Déjà Vu: Multilingual LLM Evaluation through the Lens of Machine Translation Evaluation
This work addresses the need for more comprehensive and rigorous evaluation methods in mLLM development, which is crucial for researchers and developers to guide progress in multilingual AI, though it is incremental by applying existing evaluation frameworks to a new domain.
The paper tackles the problem of inadequate evaluation practices for multilingual large language models (mLLMs) by drawing parallels with machine translation evaluation, demonstrating how its best practices can improve model quality assessment and providing a checklist for robust meta-evaluation.

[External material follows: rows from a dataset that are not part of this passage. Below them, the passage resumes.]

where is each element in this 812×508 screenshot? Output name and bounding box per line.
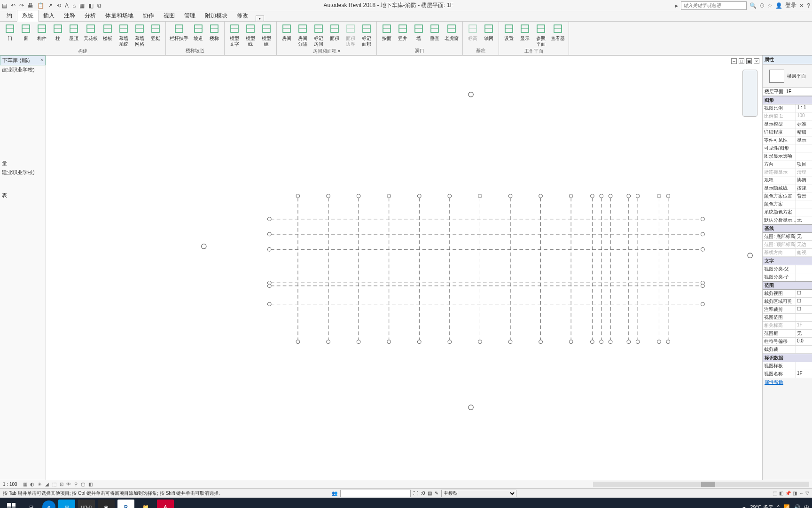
close-view-icon[interactable]: × — [754, 58, 759, 64]
forward-icon[interactable]: ↷ — [19, 2, 24, 9]
ribbon-老虎窗[interactable]: 老虎窗 — [443, 22, 461, 48]
text-icon[interactable]: A — [65, 2, 69, 9]
section-baseline[interactable]: 基线 — [763, 224, 812, 233]
ribbon-天花板[interactable]: 天花板 — [82, 22, 100, 48]
prop-row[interactable]: 规程协调 — [763, 176, 812, 184]
ribbon-模型组[interactable]: 模型组 — [258, 22, 274, 48]
prop-row[interactable]: 图形显示选项 — [763, 152, 812, 160]
ribbon-模型文字[interactable]: 模型文字 — [226, 22, 242, 48]
minimize-icon[interactable]: – — [731, 58, 737, 64]
reveal-icon[interactable]: ⚲ — [74, 482, 78, 487]
temp-hide-icon[interactable]: ▢ — [81, 482, 85, 487]
prop-value[interactable]: 精细 — [796, 128, 812, 136]
sync-icon[interactable]: ⟲ — [56, 2, 61, 9]
mail-icon[interactable]: ✉ — [58, 500, 75, 508]
prop-row[interactable]: 视图范围 — [763, 314, 812, 322]
sel-underlay-icon[interactable]: ◧ — [779, 491, 783, 496]
properties-panel[interactable]: 属性 楼层平面 楼层平面: 1F 图形 视图比例1 : 1比例值 1:100显示… — [762, 56, 812, 480]
ribbon-面积边界[interactable]: 面积边界 — [343, 22, 359, 48]
detail-level-icon[interactable]: ▦ — [23, 482, 27, 487]
analytical-icon[interactable]: ◧ — [88, 482, 93, 487]
editable-icon[interactable]: ✎ — [435, 491, 438, 496]
prop-value[interactable]: ☐ — [796, 290, 812, 297]
ribbon-垂直[interactable]: 垂直 — [427, 22, 443, 48]
rendering-icon[interactable]: ⬚ — [52, 482, 56, 487]
system-tray[interactable]: ☁ 29°C 多云 ^ 📶 🔊 中 — [741, 504, 809, 508]
prop-row[interactable]: 详细程度精细 — [763, 128, 812, 136]
ribbon-标记房间[interactable]: 标记房间 — [311, 22, 327, 48]
tab-analyze[interactable]: 分析 — [80, 10, 101, 21]
print-icon[interactable]: 🖶 — [28, 2, 33, 9]
prop-row[interactable]: 方向项目 — [763, 160, 812, 168]
sel-face-icon[interactable]: ◨ — [793, 491, 797, 496]
autocad-icon[interactable]: A — [157, 500, 174, 508]
select-icon[interactable]: ⛶ — [414, 491, 418, 496]
drag-icon[interactable]: ↔ — [799, 491, 804, 496]
browser-node[interactable]: 表 — [0, 191, 46, 200]
ribbon-设置[interactable]: 设置 — [501, 22, 517, 48]
prop-value[interactable]: 无边 — [796, 241, 812, 248]
revit-taskbar-icon[interactable]: R — [117, 500, 134, 508]
prop-row[interactable]: 可见性/图形 — [763, 144, 812, 152]
ribbon-栏杆扶手[interactable]: 栏杆扶手 — [168, 22, 190, 48]
prop-value[interactable]: 1F — [796, 370, 812, 378]
ribbon-房间[interactable]: 房间 — [279, 22, 295, 48]
prop-row[interactable]: 裁剪视图☐ — [763, 290, 812, 298]
prop-value[interactable]: 按规 — [796, 184, 812, 192]
ribbon-幕墙网格[interactable]: 幕墙网格 — [132, 22, 148, 48]
prop-row[interactable]: 视图分类-子 — [763, 273, 812, 281]
ime-indicator[interactable]: 中 — [804, 504, 809, 508]
prop-row[interactable]: 柱符号偏移0.0 — [763, 338, 812, 346]
browser-node[interactable]: 量 — [0, 159, 46, 168]
prop-value[interactable]: 1F — [796, 322, 812, 329]
ribbon-标记面积[interactable]: 标记面积 — [359, 22, 375, 48]
prop-value[interactable]: ☐ — [796, 306, 812, 313]
prop-row[interactable]: 颜色方案 — [763, 200, 812, 208]
close-hidden-icon[interactable]: ◧ — [88, 2, 94, 9]
workset-icon[interactable]: 👥 — [332, 491, 337, 496]
prop-value[interactable]: 标准 — [796, 120, 812, 128]
ribbon-门[interactable]: 门 — [2, 22, 18, 48]
properties-help-link[interactable]: 属性帮助 — [763, 378, 812, 387]
ribbon-模型线[interactable]: 模型线 — [242, 22, 258, 48]
prop-row[interactable]: 显示模型标准 — [763, 120, 812, 128]
section-iddata[interactable]: 标识数据 — [763, 354, 812, 362]
hide-icon[interactable]: 👁 — [66, 482, 71, 487]
start-button[interactable] — [3, 500, 20, 508]
prop-row[interactable]: 比例值 1:100 — [763, 112, 812, 120]
type-selector[interactable]: 楼层平面 — [763, 64, 812, 88]
crop-icon[interactable]: ⊡ — [60, 482, 63, 487]
close-icon[interactable]: × — [40, 57, 43, 64]
tab-system[interactable]: 系统 — [17, 10, 39, 22]
prop-row[interactable]: 视图分类-父 — [763, 265, 812, 273]
maximize-icon[interactable]: ▣ — [746, 58, 752, 64]
search-arrow-icon[interactable]: ▸ — [675, 2, 678, 9]
ribbon-坡道[interactable]: 坡道 — [190, 22, 206, 48]
ribbon-墙[interactable]: 墙 — [411, 22, 427, 48]
project-browser[interactable]: 下车库-消防× 建业职业学校) 量 建业职业学校) 表 — [0, 56, 46, 480]
prop-value[interactable]: 无 — [796, 216, 812, 224]
prop-value[interactable]: 0.0 — [796, 338, 812, 345]
ribbon-竖井[interactable]: 竖井 — [395, 22, 411, 48]
ribbon-竖梃[interactable]: 竖梃 — [148, 22, 164, 48]
filter-status-icon[interactable]: ▽ — [805, 491, 809, 496]
prop-row[interactable]: 裁剪区域可见☐ — [763, 298, 812, 306]
explorer-icon[interactable]: 📁 — [137, 500, 154, 508]
prop-row[interactable]: 范围: 底部标高无 — [763, 233, 812, 241]
prop-row[interactable]: 颜色方案位置背景 — [763, 192, 812, 200]
ribbon-窗[interactable]: 窗 — [18, 22, 34, 48]
sel-link-icon[interactable]: ⬚ — [773, 491, 777, 496]
back-icon[interactable]: ↶ — [11, 2, 16, 9]
sun-path-icon[interactable]: ☀ — [38, 482, 42, 487]
filter-icon[interactable]: ▤ — [428, 491, 432, 496]
prop-row[interactable]: 视图名称1F — [763, 370, 812, 378]
ribbon-显示[interactable]: 显示 — [517, 22, 533, 48]
tab-collab[interactable]: 协作 — [138, 10, 159, 21]
ribbon-标高[interactable]: 标高 — [465, 22, 481, 48]
ribbon-房间分隔[interactable]: 房间分隔 — [295, 22, 311, 48]
browser-header[interactable]: 下车库-消防× — [0, 56, 46, 65]
switch-windows-icon[interactable]: ⧉ — [97, 2, 102, 9]
exchange-icon[interactable]: ✕ — [799, 2, 804, 9]
login-link[interactable]: 登录 — [785, 1, 796, 9]
section-graphics[interactable]: 图形 — [763, 96, 812, 104]
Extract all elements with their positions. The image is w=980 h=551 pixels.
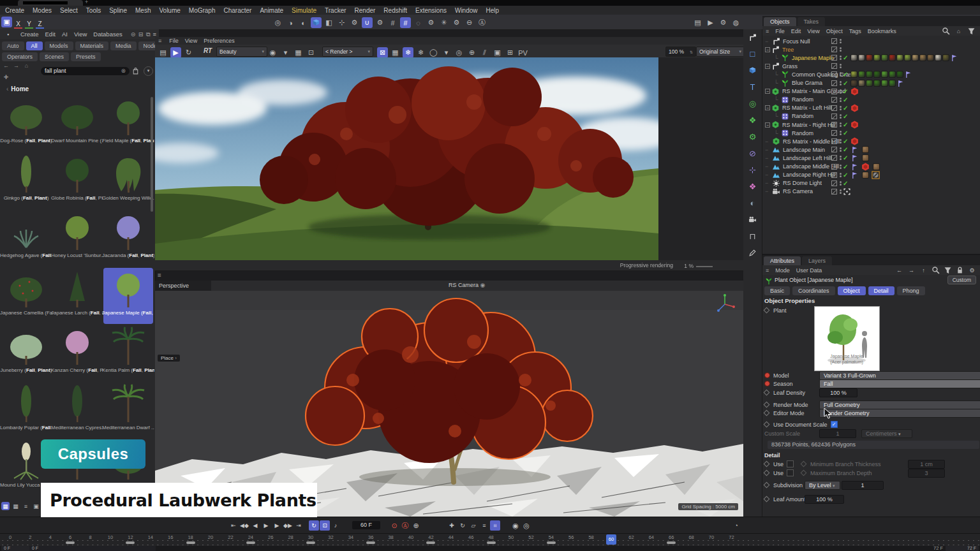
lock-view-icon[interactable]: ⊠ — [377, 47, 388, 58]
check-icon[interactable]: ✓ — [843, 54, 848, 61]
keyframe-pill[interactable] — [66, 541, 75, 544]
autokey-button[interactable]: Ⓐ — [400, 520, 410, 531]
material-swatch[interactable] — [850, 54, 858, 61]
material-swatch[interactable] — [889, 71, 896, 78]
back-icon[interactable]: ← — [2, 61, 10, 70]
model-mode-icon[interactable]: ◑ — [285, 17, 296, 28]
check-icon[interactable]: ✓ — [843, 113, 848, 120]
key-position-button[interactable]: ✚ — [447, 520, 457, 531]
size-dropdown[interactable]: Original Size▾ — [696, 47, 745, 57]
start-rt-button[interactable]: ▶ — [170, 47, 181, 58]
rt-label[interactable]: RT — [204, 47, 212, 54]
check-icon[interactable]: ✓ — [843, 96, 848, 103]
custom-scale-field[interactable]: 1 — [819, 429, 856, 438]
visibility-dots[interactable] — [840, 114, 842, 119]
asset-thumb-ginkgo-fall-plant[interactable]: Ginkgo (Fall, Plant) — [1, 153, 51, 209]
next-key-button[interactable]: ◆▶ — [283, 520, 293, 531]
enable-toggle[interactable] — [831, 180, 837, 186]
object-name[interactable]: Japanese Maple — [792, 55, 834, 61]
object-row-rs-dome-light[interactable]: −RS Dome Light ✓ — [762, 179, 980, 187]
object-row-rs-matrix-middle-hill[interactable]: −RS Matrix - Middle Hill ✓ — [762, 137, 980, 145]
asset-thumb-japanese-maple-fall[interactable]: Japanese Maple (Fall, ... — [103, 268, 153, 324]
menu-redshift[interactable]: Redshift — [383, 7, 407, 14]
visibility-dots[interactable] — [840, 147, 842, 152]
camera-icon[interactable] — [746, 214, 759, 225]
keyframe-pill[interactable] — [667, 541, 676, 544]
object-name[interactable]: Landscape Right Hill — [783, 172, 836, 178]
detail-view-icon[interactable]: ▦ — [11, 502, 20, 510]
material-swatch[interactable] — [942, 54, 949, 61]
section-tab-object[interactable]: Object — [838, 286, 866, 295]
focus-a-icon[interactable]: ◎ — [454, 47, 464, 58]
visibility-dots[interactable] — [840, 156, 842, 160]
material-swatch[interactable] — [866, 80, 873, 87]
visibility-dots[interactable] — [840, 165, 842, 169]
sound-button[interactable]: ♪ — [330, 520, 341, 531]
object-row-blue-grama[interactable]: └Blue Grama ✓ — [762, 79, 980, 87]
asset-thumb-honey-locust-sunbur[interactable]: Honey Locust 'Sunbur... — [52, 210, 102, 267]
check-icon[interactable]: ✓ — [843, 121, 848, 128]
check-icon[interactable]: ✓ — [843, 129, 848, 136]
material-swatch[interactable] — [889, 54, 896, 61]
pv-icon[interactable]: PV — [517, 47, 528, 58]
menu-animate[interactable]: Animate — [260, 7, 283, 14]
object-name[interactable]: Random — [792, 96, 813, 103]
viewport-hud-camera[interactable]: RS Camera ◉ — [449, 282, 485, 288]
object-row-rs-camera[interactable]: −RS Camera — [762, 187, 980, 196]
mirror-settings-icon[interactable]: ⚙ — [451, 17, 462, 28]
enable-toggle[interactable] — [831, 38, 837, 44]
current-frame-field[interactable]: 60 F — [352, 521, 380, 529]
modeling-axis-icon[interactable]: Ⓐ — [477, 17, 487, 28]
check-icon[interactable]: ✓ — [843, 105, 848, 112]
expander-icon[interactable]: − — [765, 47, 770, 52]
material-swatch[interactable] — [896, 54, 903, 61]
asset-tab-media[interactable]: Media — [110, 41, 137, 50]
asset-thumb-kentia-palm-fall-plant[interactable]: Kentia Palm (Fall, Plant) — [103, 325, 153, 381]
download-bag-icon[interactable] — [131, 67, 140, 75]
spline-icon[interactable]: □ — [746, 48, 759, 59]
record-objects-button[interactable]: ◉ — [510, 520, 521, 531]
add-icon[interactable]: ✚ — [2, 73, 10, 81]
pass-dropdown[interactable]: Beauty▾ — [216, 47, 267, 57]
object-row-rs-matrix-right-hill[interactable]: −RS Matrix - Right Hill ✓ — [762, 121, 980, 129]
rv-menu-preferences[interactable]: Preferences — [204, 38, 235, 44]
visibility-dots[interactable] — [840, 131, 842, 135]
search-input[interactable]: fall plant ⊗ — [41, 67, 130, 75]
menu-mesh[interactable]: Mesh — [135, 7, 151, 14]
redhex-tag-icon[interactable] — [850, 87, 859, 96]
object-row-random[interactable]: └Random ✓ — [762, 129, 980, 137]
attr-tab-attributes[interactable]: Attributes — [764, 256, 801, 265]
redhex-tag-icon[interactable] — [850, 121, 859, 129]
menu-window[interactable]: Window — [455, 7, 478, 14]
pixel-grid-icon[interactable]: ▦ — [390, 47, 401, 58]
material-swatch[interactable] — [858, 71, 865, 78]
keyframe-add-button[interactable]: ⊕ — [411, 520, 421, 531]
range-start-field-2[interactable]: 0 F — [29, 546, 156, 551]
text-icon[interactable]: T — [746, 81, 759, 92]
asset-thumb-juneberry-fall-plant[interactable]: Juneberry (Fall, Plant) — [1, 325, 51, 381]
enable-toggle[interactable] — [831, 172, 837, 178]
search-icon[interactable] — [942, 27, 950, 35]
section-tab-phong[interactable]: Phong — [897, 286, 925, 295]
axis-mode-icon[interactable]: ◧ — [323, 17, 334, 28]
visibility-dots[interactable] — [840, 55, 842, 60]
asset-thumb-japanese-camellia-fal[interactable]: Japanese Camellia (Fal... — [1, 268, 51, 324]
rv-menu-view[interactable]: View — [185, 38, 197, 44]
material-swatch[interactable] — [881, 71, 888, 78]
enable-toggle[interactable] — [831, 138, 837, 144]
browser-menu-edit[interactable]: Edit — [45, 31, 56, 38]
enable-toggle[interactable] — [831, 55, 837, 61]
asset-scrollbar[interactable] — [151, 97, 153, 212]
material-swatch[interactable] — [919, 54, 926, 61]
prev-frame-button[interactable]: ◀ — [250, 520, 260, 531]
object-row-japanese-maple[interactable]: └Japanese Maple ✓ — [762, 54, 980, 62]
workplane-mode-icon[interactable] — [311, 17, 322, 28]
visibility-dots[interactable] — [840, 122, 842, 127]
target-icon[interactable] — [843, 187, 851, 196]
keyframe-pill[interactable] — [426, 541, 435, 544]
keyframe-dot[interactable] — [764, 372, 770, 378]
object-name[interactable]: RS Camera — [783, 188, 813, 195]
visibility-dots[interactable] — [840, 181, 842, 186]
menu-mograph[interactable]: MoGraph — [189, 7, 216, 14]
asset-thumb-japanese-larch-fall-pl[interactable]: Japanese Larch (Fall, Pl... — [52, 268, 102, 324]
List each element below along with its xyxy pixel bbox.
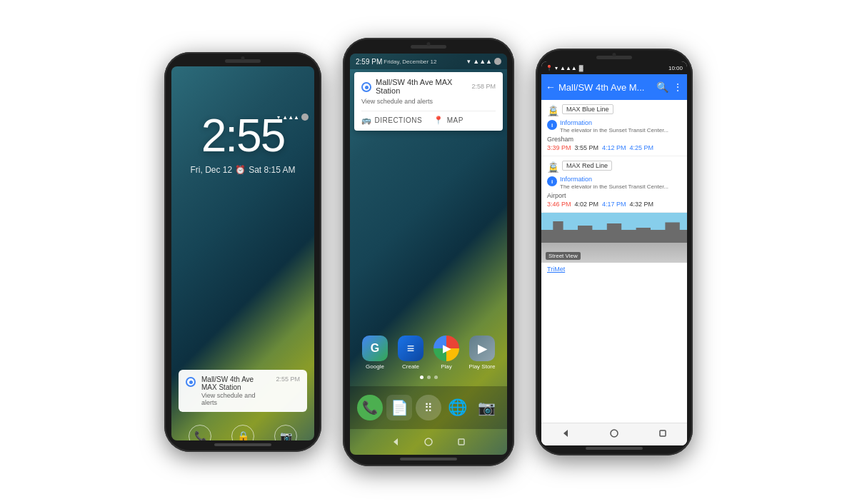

Generation capabilities and language coverage of multilingual large language models (mLLMs) are advancing rapidly. However, evaluation practices for generative abilities of mLLMs are still lacking comprehensiveness, scientific rigor, and consistent adoption across research labs, which undermines their potential to meaningfully guide mLLM development. We draw parallels with machine translation (MT) evaluation, a field that faced similar challenges and has, over decades, developed transparent reporting standards and reliable evaluations for multilingual generative models. Through targeted experiments across key stages of the generative evaluation pipeline, we demonstrate how best practices from MT evaluation can deepen the understanding of quality differences between models. Additionally, we identify essential components for robust meta-evaluation of mLLMs, ensuring the evaluation methods themselves are rigorously assessed. We distill these insights into a checklist of actionable recommendations for mLLM research and development.